A: There is one red thread that has characterized my practice – be it the years as financial lawyer in Italy (at Fiat) or the years as international commercial lawyer in Norway and Russia: when contracts are being drafted and negotiated, all attention goes to the wording of the terms, and very little to the applicable law. You can be in a room filled with lawyers for all involved parties, both in-house and external, and they will negotiate for days, nights and weekends the amount of the penalty to be paid in case of delays in the production, or whether the termination clause should contain the word “reasonable”. At the very last minute before the signing, then, the applicable law may be decided, and nobody will pay attention to the circumstance that choice of English law will make all the negotiations of the penalty useless (because contractual penalties are illegal under English law), or that choice of German law will imply that the termination clause is based on reasonableness even if it does not say so.
Q: Your new book, International Commercial Contracts, seeks to explain how international contract law interacts with national law and how this affects international arbitration decision making and enforcement by national courts. Whereas one school of scholars view international commercial law as autonomous system, you seem to emphasize the importance of recognizing the field as transnational- where national rules and international norms interface. Can you explain the background for your vision?

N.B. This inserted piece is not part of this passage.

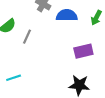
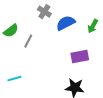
blue semicircle: (67, 15) -> (66, 23), turned -30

A: The background is very practical, and appears from my answers to your first two questions: my research is based on the desire to clarify some of the questions that arose when I was drafting, negotiating and applying international contracts. It is certainly very empowering to draft the terms of a contract without taking into consideration the applicable law, as if the contract was part of an autonomous system. However, when differences arise between the parties, contracts need to be interpreted and enforced. It is in this phase, that the applicable law becomes important. Even when the contract contains an arbitration clause, the relevance of the applicable law may not be completely excluded. My interest in the interaction with national law is based on the desire to write contract terms that are enforceable in practice. To be able to do so, it is necessary to understand to what extent the contract terms are capable of being enforced simply on their own basis, and to what extent they depend on the applicable law.
Q: At present some international courts, such as the ICC, are experiencing legitimacy challenges. What are the key legitimacy challenges confronting international arbitration tribunals?

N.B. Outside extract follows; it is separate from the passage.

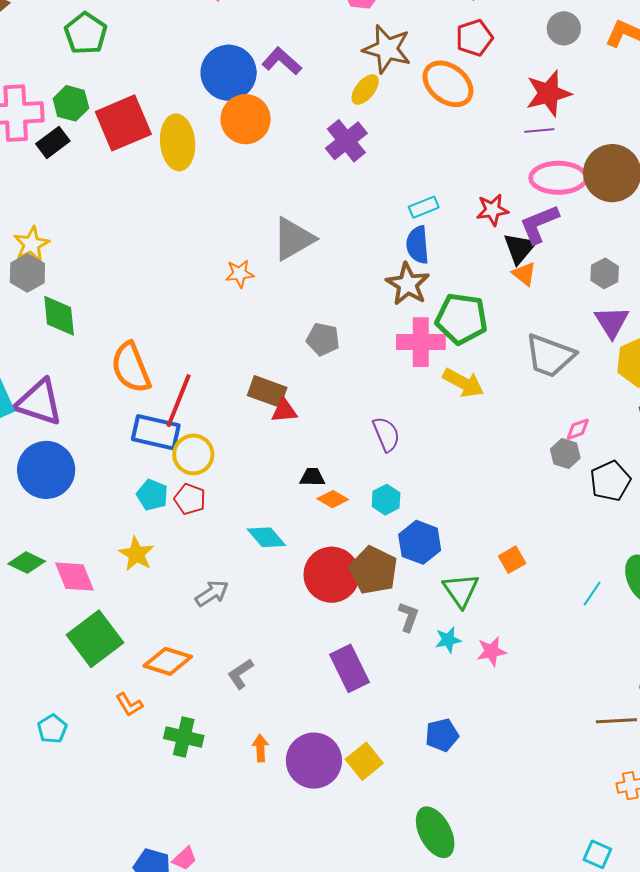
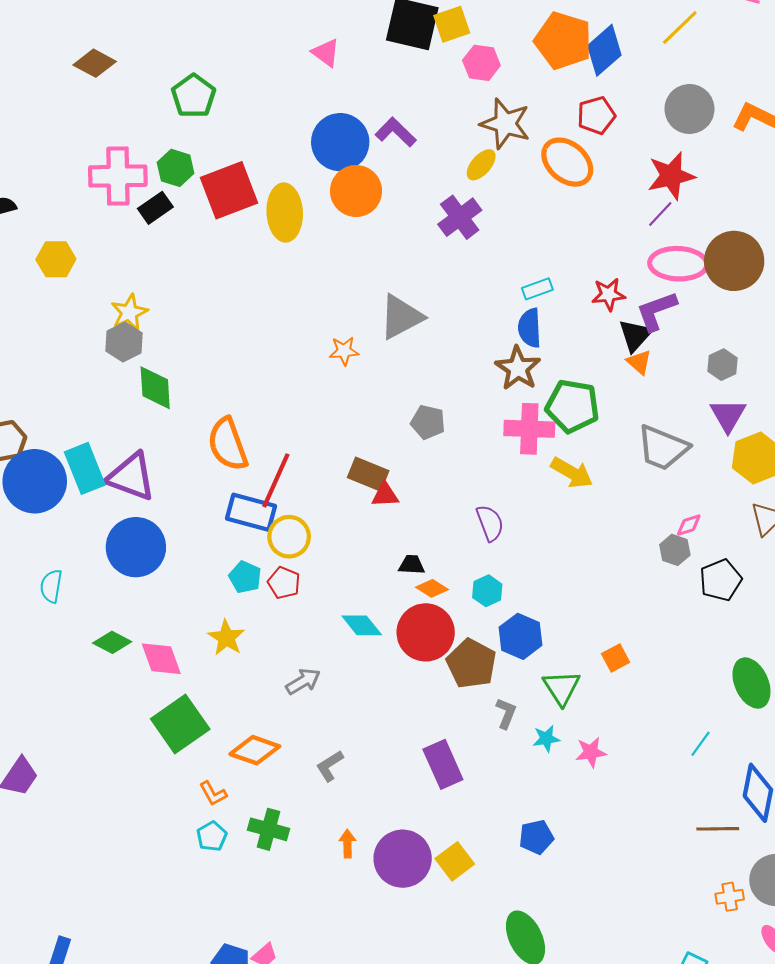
gray circle: (564, 28) -> (689, 109), size x1.4
purple line: (539, 131) -> (660, 214), turned -44
red circle: (332, 575) -> (426, 632), moved
cyan line: (592, 594) -> (701, 744), moved
cyan pentagon: (52, 729) -> (212, 836), moved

A: International commercial arbitration is very well established as a mechanism to solve disputes, not the least thanks to the 1958 New York Convention on Recognition and Enforcement of Foreign Arbitral Awards. Nowadays, arbitration is being increasingly criticized for having become too well established, that is too regulated, too formalized, too time consuming, too expensive. There is a growing interest in alternative dispute resolution mechanisms, that are less rigid: conciliation, mediation, structured negotiations. These mechanisms cannot really compete with arbitration as long as their result in not enforceable, but they can be appropriate in situations where enforceability is not crucial.
Q: Your book presents many practical insights from practice on proper contract drafting. It seems that it will be a good textbook for students and reference for practitioners. Do you think we need to change legal education to focus more on the provision of practical skills – like contract drafting, oral argumentation (moot arbitrations), etc.?

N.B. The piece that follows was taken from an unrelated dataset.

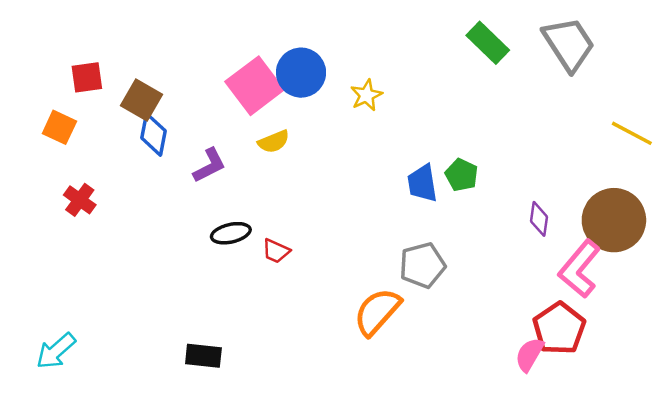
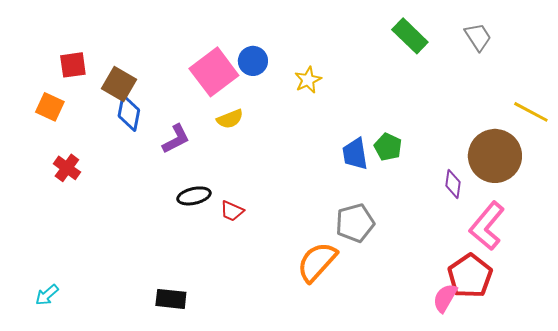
gray trapezoid: (569, 44) -> (478, 37), size x0.6
blue circle: (301, 73) -> (253, 61), size x0.7
brown circle: (614, 220) -> (495, 156), moved
cyan arrow: (56, 351) -> (47, 295), size x0.7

A: Law is an applied science, and it can be very useful if the educational system may convey both aspects, the practical and the theoretical. In my opinion, for the theoretical part it is very important that students are taught the method to apply the law: if they understand the main principles, how to apply the principles to factual situations, which sources are relevant, how to interpret sources, etc., then they are given the possibility to orientate themselves in the legal landscape. I think it’s less important that we teach the specific content of every single provision – whether the term to present a certain request is 20 or 30 days, for example. This is something that they may look up when they need it. The practical side of teaching is also very important: it permits the students to apply in practice the method they have learnt in theory, which ensures a better pedagogical result. The systems of legal eduction vary considerably, in some countries there is very little emphasis on practical skills, in others there is more. It is certainly desirable to reach a balance between theory and practice, although it can take a lot of effort and time to introduce new elements in educational traditions.
Q: You are one the few women within international commercial arbitration. How can we recruit more women into this Field?
A: There are many more women of the younger generation within arbitration than there used to be a couple of decades ago.